▶ _ACTIVITY_
Pictures aside, the data must be reproduced exactly.

Saved data entries:

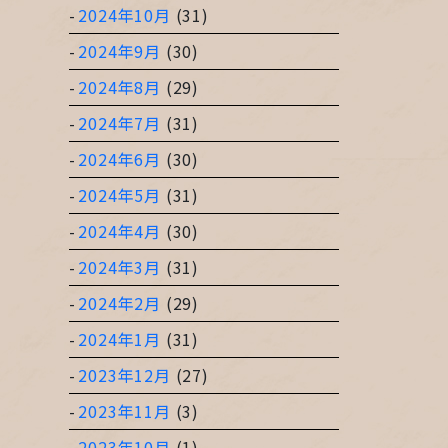
2024年10月
(31)
2024年9月
(30)
2024年8月
(29)
2024年7月
(31)
2024年6月
(30)
2024年5月
(31)
2024年4月
(30)
2024年3月
(31)
2024年2月
(29)
2024年1月
(31)
2023年12月
(27)
2023年11月
(3)
2023年10月
(1)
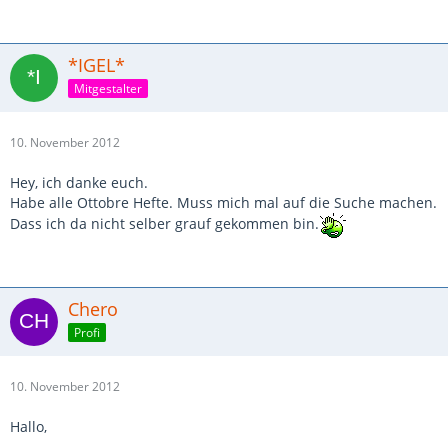
*IGEL*
Mitgestalter
10. November 2012
Hey, ich danke euch.
Habe alle Ottobre Hefte. Muss mich mal auf die Suche machen.
Dass ich da nicht selber grauf gekommen bin.
Chero
Profi
10. November 2012
Hallo,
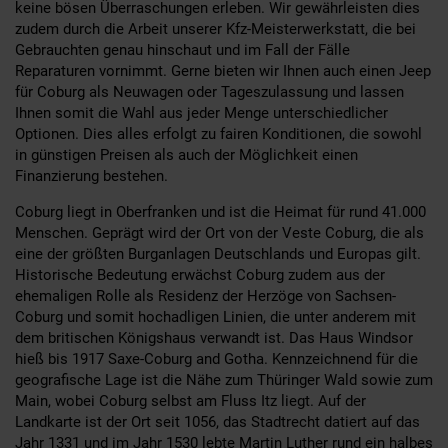
keine bösen Überraschungen erleben. Wir gewährleisten dies
zudem durch die Arbeit unserer Kfz-Meisterwerkstatt, die bei
Gebrauchten genau hinschaut und im Fall der Fälle
Reparaturen vornimmt. Gerne bieten wir Ihnen auch einen Jeep
für Coburg als Neuwagen oder Tageszulassung und lassen
Ihnen somit die Wahl aus jeder Menge unterschiedlicher
Optionen. Dies alles erfolgt zu fairen Konditionen, die sowohl
in günstigen Preisen als auch der Möglichkeit einen
Finanzierung bestehen.
Coburg liegt in Oberfranken und ist die Heimat für rund 41.000
Menschen. Geprägt wird der Ort von der Veste Coburg, die als
eine der größten Burganlagen Deutschlands und Europas gilt.
Historische Bedeutung erwächst Coburg zudem aus der
ehemaligen Rolle als Residenz der Herzöge von Sachsen-
Coburg und somit hochadligen Linien, die unter anderem mit
dem britischen Königshaus verwandt ist. Das Haus Windsor
hieß bis 1917 Saxe-Coburg and Gotha. Kennzeichnend für die
geografische Lage ist die Nähe zum Thüringer Wald sowie zum
Main, wobei Coburg selbst am Fluss Itz liegt. Auf der
Landkarte ist der Ort seit 1056, das Stadtrecht datiert auf das
Jahr 1331 und im Jahr 1530 lebte Martin Luther rund ein halbes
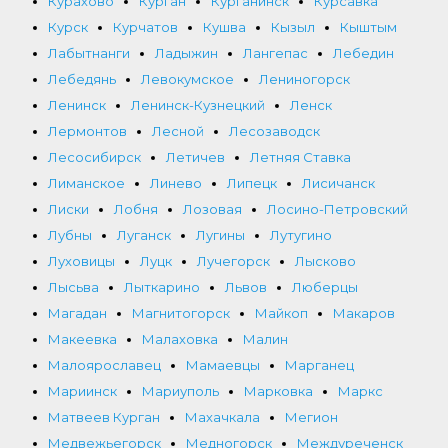
Курахово
Курган
Курганинск
Курсавка
Курск
Курчатов
Кушва
Кызыл
Кыштым
Лабытнанги
Ладыжин
Лангепас
Лебедин
Лебедянь
Левокумское
Лениногорск
Ленинск
Ленинск-Кузнецкий
Ленск
Лермонтов
Лесной
Лесозаводск
Лесосибирск
Летичев
Летняя Ставка
Лиманское
Линево
Липецк
Лисичанск
Лиски
Лобня
Лозовая
Лосино-Петровский
Лубны
Луганск
Лугины
Лутугино
Луховицы
Луцк
Лучегорск
Лысково
Лысьва
Лыткарино
Львов
Люберцы
Магадан
Магнитогорск
Майкоп
Макаров
Макеевка
Малаховка
Малин
Малоярославец
Мамаевцы
Марганец
Мариинск
Мариуполь
Марковка
Маркс
Матвеев Курган
Махачкала
Мегион
Медвежьегорск
Медногорск
Междуреченск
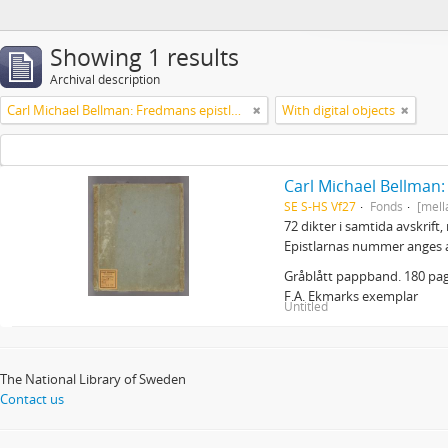
Showing 1 results
Archival description
Carl Michael Bellman: Fredmans epistlar m.m.
With digital objects
Carl Michael Bellman
SE S-HS Vf27
Fonds
[mell
72 dikter i samtida avskrift
Epistlarnas nummer anges 
Gråblått pappband. 180 pagi
F.A. Ekmarks exemplar
Untitled
The National Library of Sweden
Contact us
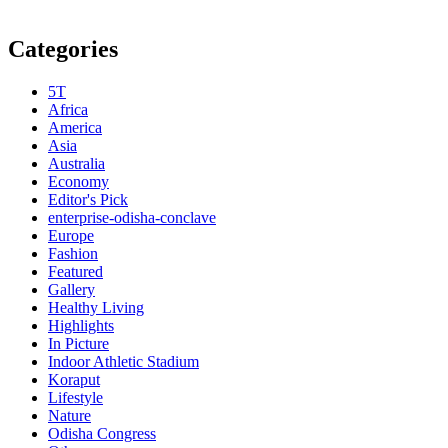
Categories
5T
Africa
America
Asia
Australia
Economy
Editor's Pick
enterprise-odisha-conclave
Europe
Fashion
Featured
Gallery
Healthy Living
Highlights
In Picture
Indoor Athletic Stadium
Koraput
Lifestyle
Nature
Odisha Congress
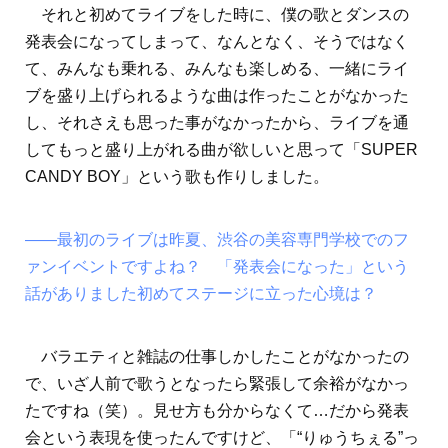
それと初めてライブをした時に、僕の歌とダンスの
発表会になってしまって、なんとなく、そうではなく
て、みんなも乗れる、みんなも楽しめる、一緒にライ
ブを盛り上げられるような曲は作ったことがなかった
し、それさえも思った事がなかったから、ライブを通
してもっと盛り上がれる曲が欲しいと思って「SUPER
CANDY BOY」という歌も作りしました。
――最初のライブは昨夏、渋谷の美容専門学校でのフ
ァンイベントですよね？ 「発表会になった」という
話がありました初めてステージに立った心境は？
バラエティと雑誌の仕事しかしたことがなかったの
で、いざ人前で歌うとなったら緊張して余裕がなかっ
たですね（笑）。見せ方も分からなくて…だから発表
会という表現を使ったんですけど、「“りゅうちぇる”っ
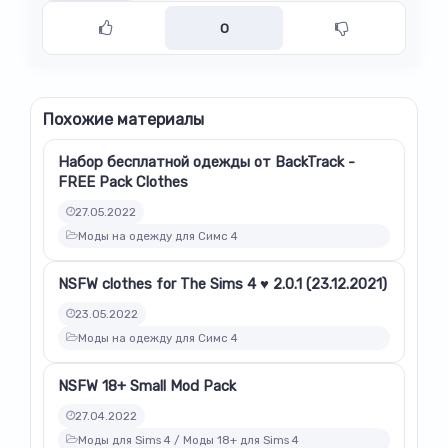
0
Похожие материалы
Набор бесплатной одежды от BackTrack -
FREE Pack Clothes
27.05.2022
Моды на одежду для Симс 4
NSFW clothes for The Sims 4 ♥ 2.0.1 (23.12.2021)
23.05.2022
Моды на одежду для Симс 4
NSFW 18+ Small Mod Pack
27.04.2022
Моды для Sims 4 / Моды 18+ для Sims 4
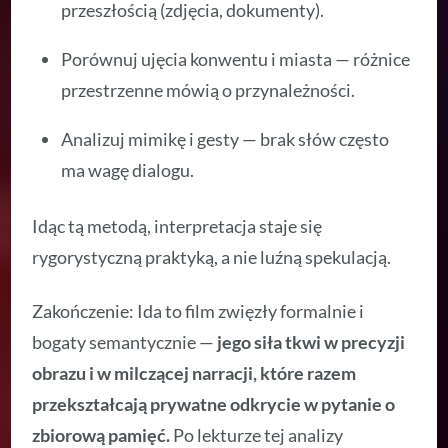
przeszłością (zdjęcia, dokumenty).
Porównuj ujęcia konwentu i miasta — różnice
przestrzenne mówią o przynależności.
Analizuj mimikę i gesty — brak słów często
ma wagę dialogu.
Idąc tą metodą, interpretacja staje się
rygorystyczną praktyką, a nie luźną spekulacją.
Zakończenie: Ida to film zwięzły formalnie i
bogaty semantycznie —
jego siła tkwi w precyzji
obrazu i w milczącej narracji, które razem
przekształcają prywatne odkrycie w pytanie o
zbiorową pamięć.
Po lekturze tej analizy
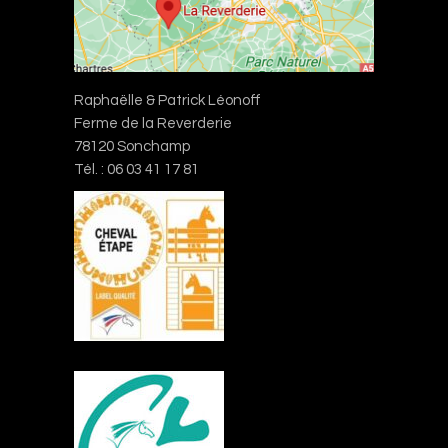
Raphaëlle & Patrick Léonoff
Ferme de la Reverderie
78120 Sonchamp
Tél. : 06 03 41 17 81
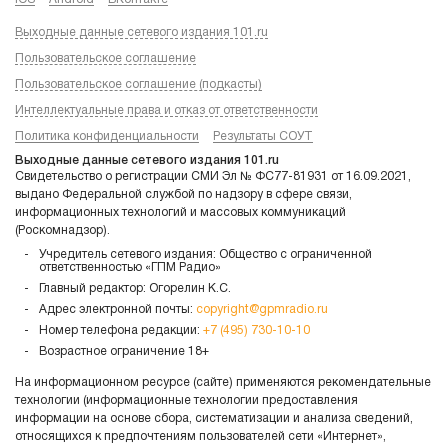
Выходные данные сетевого издания 101.ru
Пользовательское соглашение
Пользовательское соглашение (подкасты)
Интеллектуальные права и отказ от ответственности
Политика конфиденциальности
Результаты СОУТ
Выходные данные сетевого издания 101.ru
Свидетельство о регистрации СМИ Эл № ФС77-81931 от 16.09.2021,
выдано Федеральной службой по надзору в сфере связи,
информационных технологий и массовых коммуникаций
(Роскомнадзор).
Учредитель сетевого издания: Общество с ограниченной
ответственностью «ГПМ Радио»
Главный редактор: Огорелин К.С.
Адрес электронной почты:
copyright@gpmradio.ru
Номер телефона редакции:
+7 (495) 730-10-10
Возрастное ограничение 18+
На информационном ресурсе (сайте) применяются рекомендательные
технологии (информационные технологии предоставления
информации на основе сбора, систематизации и анализа сведений,
относящихся к предпочтениям пользователей сети «Интернет»,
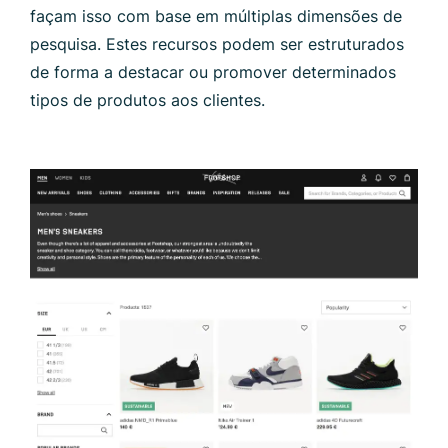
façam isso com base em múltiplas dimensões de
pesquisa. Estes recursos podem ser estruturados
de forma a destacar ou promover determinados
tipos de produtos aos clientes.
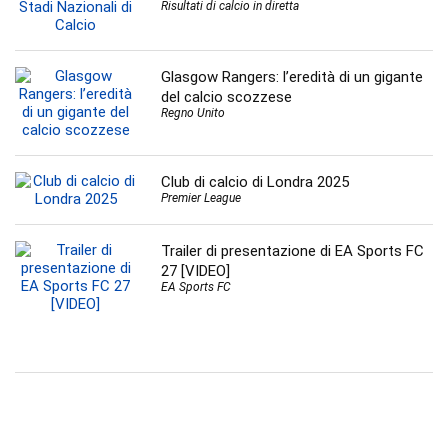
Risultati di calcio in diretta
Glasgow Rangers: l’eredità di un gigante
del calcio scozzese
Regno Unito
Club di calcio di Londra 2025
Premier League
Trailer di presentazione di EA Sports FC
27 [VIDEO]
EA Sports FC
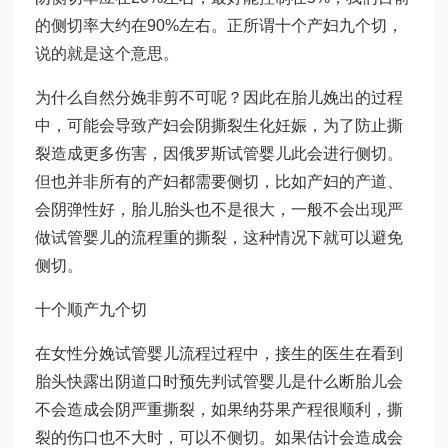
的侧切率大约在90%左右。正所谓十个产妇九个切，
说的就是这个意思。
为什么自然分娩非剪不可呢？因此在胎儿娩出的过程
中，可能会导致产妇会阴撕裂
生化妊娠
，为了防止撕
裂造成更多伤害，因
俄罗斯试管婴儿
此会进行侧切。
但也并非所有的产妇都需要侧切，比如产妇的产道、
会阴弹性好，胎儿胎头也不是很大，一般不会出现严
做试管婴儿的流程
重的撕裂，这种情况下就可以避免
侧切。
十个顺产九个切
在女性分娩
试管婴儿流程
过程中，接生的医生在看到
胎头快露出阴道口时预先判
试管婴儿是什么
断胎儿会
不会造成会阴严重撕裂，如
果纳芬
果产程很顺利，撕
裂的伤口也不大时，可以不侧切。如果估计会造成会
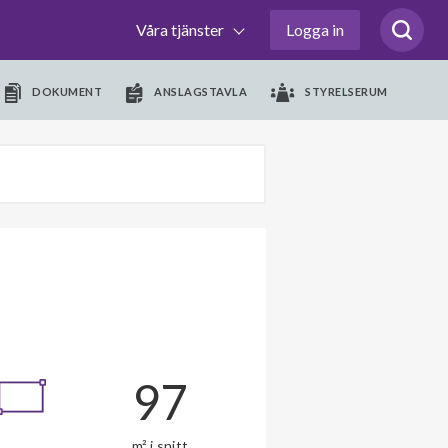
Våra tjänster
Logga in
DOKUMENT
ANSLAGSTAVLA
STYRELSERUM
97
m² i snitt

▶ _EXERCISE RESPONSE_
2024年10月
(31)
2024年9月
(30)
2024年8月
(29)
2024年7月
(31)
2024年6月
(30)
2024年5月
(31)
2024年4月
(30)
2024年3月
(31)
2024年2月
(29)
2024年1月
(31)
2023年12月
(27)
2023年11月
(3)
2023年10月
(1)
*IGEL*
Mitgestalter
10. November 2012
Hey, ich danke euch.
Habe alle Ottobre Hefte. Muss mich mal auf die Suche machen.
Dass ich da nicht selber grauf gekommen bin.
Chero
Profi
10. November 2012
Hallo,
keine bösen Überraschungen erleben. Wir gewährleisten dies
zudem durch die Arbeit unserer Kfz-Meisterwerkstatt, die bei
Gebrauchten genau hinschaut und im Fall der Fälle
Reparaturen vornimmt. Gerne bieten wir Ihnen auch einen Jeep
für Coburg als Neuwagen oder Tageszulassung und lassen
Ihnen somit die Wahl aus jeder Menge unterschiedlicher
Optionen. Dies alles erfolgt zu fairen Konditionen, die sowohl
in günstigen Preisen als auch der Möglichkeit einen
Finanzierung bestehen.
Coburg liegt in Oberfranken und ist die Heimat für rund 41.000
Menschen. Geprägt wird der Ort von der Veste Coburg, die als
eine der größten Burganlagen Deutschlands und Europas gilt.
Historische Bedeutung erwächst Coburg zudem aus der
ehemaligen Rolle als Residenz der Herzöge von Sachsen-
Coburg und somit hochadligen Linien, die unter anderem mit
dem britischen Königshaus verwandt ist. Das Haus Windsor
hieß bis 1917 Saxe-Coburg and Gotha. Kennzeichnend für die
geografische Lage ist die Nähe zum Thüringer Wald sowie zum
Main, wobei Coburg selbst am Fluss Itz liegt. Auf der
Landkarte ist der Ort seit 1056, das Stadtrecht datiert auf das
Jahr 1331 und im Jahr 1530 lebte Martin Luther rund ein halbes
Курахово
Курган
Курганинск
Курсавка
Курск
Курчатов
Кушва
Кызыл
Кыштым
Лабытнанги
Ладыжин
Лангепас
Лебедин
Лебедянь
Левокумское
Лениногорск
Ленинск
Ленинск-Кузнецкий
Ленск
Лермонтов
Лесной
Лесозаводск
Лесосибирск
Летичев
Летняя Ставка
Лиманское
Линево
Липецк
Лисичанск
Лиски
Лобня
Лозовая
Лосино-Петровский
Лубны
Луганск
Лугины
Лутугино
Луховицы
Луцк
Лучегорск
Лысково
Лысьва
Лыткарино
Львов
Люберцы
Магадан
Магнитогорск
Майкоп
Макаров
Макеевка
Малаховка
Малин
Малоярославец
Мамаевцы
Марганец
Мариинск
Мариуполь
Марковка
Маркс
Матвеев Курган
Махачкала
Мегион
Медвежьегорск
Медногорск
Междуреченск
Showing 1 results
Archival description
Carl Michael Bellman: Fredmans epistlar m.m.
With digital objects
Carl Michael Bellman
SE S-HS Vf27
Fonds
[mell
72 dikter i samtida avskrift
Epistlarnas nummer anges 
Gråblått pappband. 180 pagi
F.A. Ekmarks exemplar
Untitled
The National Library of Sweden
Contact us
Categories
5T
Africa
America
Asia
Australia
Economy
Editor's Pick
enterprise-odisha-conclave
Europe
Fashion
Featured
Gallery
Healthy Living
Highlights
In Picture
Indoor Athletic Stadium
Koraput
Lifestyle
Nature
Odisha Congress
それと初めてライブをした時に、僕の歌とダンスの
発表会になってしまって、なんとなく、そうではなく
て、みんなも乗れる、みんなも楽しめる、一緒にライ
ブを盛り上げられるような曲は作ったことがなかった
し、それさえも思った事がなかったから、ライブを通
してもっと盛り上がれる曲が欲しいと思って「SUPER
CANDY BOY」という歌も作りしました。
――最初のライブは昨夏、渋谷の美容専門学校でのフ
ァンイベントですよね？ 「発表会になった」という
話がありました初めてステージに立った心境は？
バラエティと雑誌の仕事しかしたことがなかったの
で、いざ人前で歌うとなったら緊張して余裕がなかっ
たですね（笑）。見せ方も分からなくて…だから発表
会という表現を使ったんですけど、「“りゅうちぇる”っ
0
Похожие материалы
Набор бесплатной одежды от BackTrack -
FREE Pack Clothes
27.05.2022
Моды на одежду для Симс 4
NSFW clothes for The Sims 4 ♥ 2.0.1 (23.12.2021)
23.05.2022
Моды на одежду для Симс 4
NSFW 18+ Small Mod Pack
27.04.2022
Моды для Sims 4 / Моды 18+ для Sims 4
przeszłością (zdjęcia, dokumenty).
Porównuj ujęcia konwentu i miasta — różnice
przestrzenne mówią o przynależności.
Analizuj mimikę i gesty — brak słów często
ma wagę dialogu.
Idąc tą metodą, interpretacja staje się
rygorystyczną praktyką, a nie luźną spekulacją.
Zakończenie: Ida to film zwięzły formalnie i
bogaty semantycznie —
jego siła tkwi w precyzji
obrazu i w milczącej narracji, które razem
przekształcają prywatne odkrycie w pytanie o
zbiorową pamięć.
Po lekturze tej analizy
Raphaëlle & Patrick Léonoff
Ferme de la Reverderie
78120 Sonchamp
Tél. : 06 03 41 17 81
Выходные данные сетевого издания 101.ru
Пользовательское соглашение
Пользовательское соглашение (подкасты)
Интеллектуальные права и отказ от ответственности
Политика конфиденциальности
Результаты СОУТ
Выходные данные сетевого издания 101.ru
Свидетельство о регистрации СМИ Эл № ФС77-81931 от 16.09.2021,
выдано Федеральной службой по надзору в сфере связи,
информационных технологий и массовых коммуникаций
(Роскомнадзор).
Учредитель сетевого издания: Общество с ограниченной
ответственностью «ГПМ Радио»
Главный редактор: Огорелин К.С.
Адрес электронной почты:
copyright@gpmradio.ru
Номер телефона редакции:
+7 (495) 730-10-10
Возрастное ограничение 18+
На информационном ресурсе (сайте) применяются рекомендательные
технологии (информационные технологии предоставления
информации на основе сбора, систематизации и анализа сведений,
относящихся к предпочтениям пользователей сети «Интернет»,
façam isso com base em múltiplas dimensões de
pesquisa. Estes recursos podem ser estruturados
de forma a destacar ou promover determinados
tipos de produtos aos clientes.
Risultati di calcio in diretta
Glasgow Rangers: l’eredità di un gigante
del calcio scozzese
Regno Unito
Club di calcio di Londra 2025
Premier League
Trailer di presentazione di EA Sports FC
27 [VIDEO]
EA Sports FC
的侧切率大约在90%左右。正所谓十个产妇九个切，
说的就是这个意思。
为什么自然分娩非剪不可呢？因此在胎儿娩出的过程
中，可能会导致产妇会阴撕裂
生化妊娠
，为了防止撕
裂造成更多伤害，因
俄罗斯试管婴儿
此会进行侧切。
但也并非所有的产妇都需要侧切，比如产妇的产道、
会阴弹性好，胎儿胎头也不是很大，一般不会出现严
做试管婴儿的流程
重的撕裂，这种情况下就可以避免
侧切。
十个顺产九个切
在女性分娩
试管婴儿流程
过程中，接生的医生在看到
胎头快露出阴道口时预先判
试管婴儿是什么
断胎儿会
不会造成会阴严重撕裂，如
果纳芬
果产程很顺利，撕
裂的伤口也不大时，可以不侧切。如果估计会造成会
Våra tjänster
Logga in
DOKUMENT
ANSLAGSTAVLA
STYRELSERUM
97
m² i snitt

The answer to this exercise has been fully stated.